Your assignment
From the data below, copy out every line in which the word "when" occurs.

Record extracts

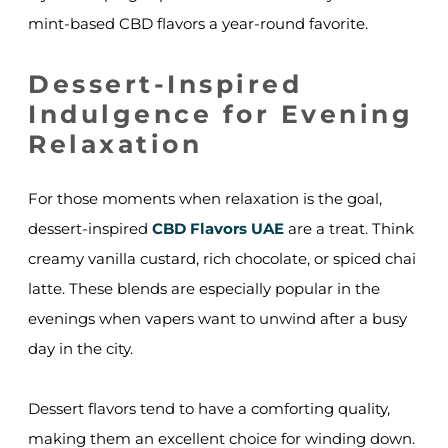
mint-based CBD flavors a year-round favorite.
Dessert-Inspired
Indulgence for Evening
Relaxation
For those moments when relaxation is the goal,
dessert-inspired
CBD Flavors UAE
are a treat. Think
creamy vanilla custard, rich chocolate, or spiced chai
latte. These blends are especially popular in the
evenings when vapers want to unwind after a busy
day in the city.
Dessert flavors tend to have a comforting quality,
making them an excellent choice for winding down.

Output below
For those moments when relaxation is the goal,
evenings when vapers want to unwind after a busy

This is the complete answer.